Named pipes efficient asynchronous design

Question

The problem:

To design an efficient and very fast named-pipes client server framework.

Current state:

I already have battle proven production tested framework. It is fast, however it uses one thread per one pipe connection and if there are many clients the number of threads could fast be to high. I already use smart thread pool (task pool in fact) that can scale with need.

I already use OVERLAPED mode for pipes, but then I block with WaitForSingleObject or WaitForMultipleObjects so that is why I need one thread per connection on the server side

Desired solution:

Client is fine as it is, but on the server side I would like to use one thread only per client request and not per connection. So instead of using one thread for the whole lifecycle of client (connect / disconnect) I would use one thread per task. So only when client requests data and no more.

I saw an example on MSDN that uses array of OVERLAPED structures and then uses WaitForMultipleObjects to wait on them all. I find this a bad design. Two problems I see here. First you have to maintain an array that can grow quite large and deletions will be costly. Second, you have a lot of events, one for each array member.

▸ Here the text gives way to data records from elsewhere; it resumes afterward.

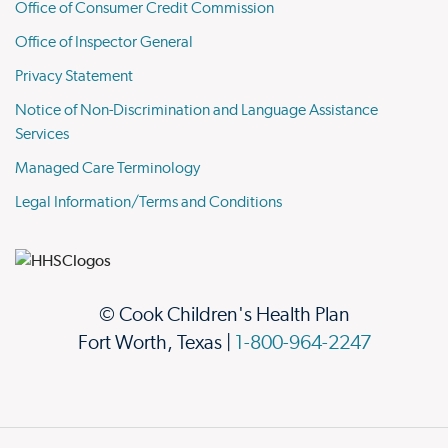
Office of Consumer Credit Commission
Office of Inspector General
Privacy Statement
Notice of Non-Discrimination and Language Assistance
Services
Managed Care Terminology
Legal Information/Terms and Conditions
© Cook Children's Health Plan
Fort Worth, Texas |
1-800-964-2247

I also saw completion ports, like CreateIoCompletionPort and GetQueuedCompletionStatus, but I don't see how they are any better.

What I would like is something ReadFileEx and WriteFileEx do, they call a callback routine when the operation is completed. This is a true async style of programming. But the problem is that ConnectNamedPipe does not support that and furthermore I saw that the thread needs to be in alertable state and you need to call some of the *Ex functions to have that.

So how is such a problem best solved?

Here is how MSDN does it: http://msdn.microsoft.com/en-us/library/windows/desktop/aa365603(v=vs.85).aspx

The problem I see with this approach is that I can't see how you could have 100 clients connected at once if the limit to WaitForMultipleObjects is 64 handles. Sure I can disconnect the pipe after each request, but the idea is to have a permanent client connection just like in TCP server and to track the client through whole life-cycle with each client having unique ID and client specific data.

The ideal pseudo code should be like this:

repeat
  // wait for the connection or for one client to send data
  Result = ConnectNamedPipe or ReadFile or Disconnect; 

  case Result of
    CONNECTED: CreateNewClient; // we create a new client
    DATA: AssignWorkerThread; // here we process client request in a thread
    DISCONNECT: CleanupAndDeleteClient // release the client object and data
  end;
until Aborted;

This way we have only one listener thread that accepts connect / disconnect / onData events. Thread pool (worker thread) only process the actual request. This way 5 worker threads can serve a lot of clients that are connected.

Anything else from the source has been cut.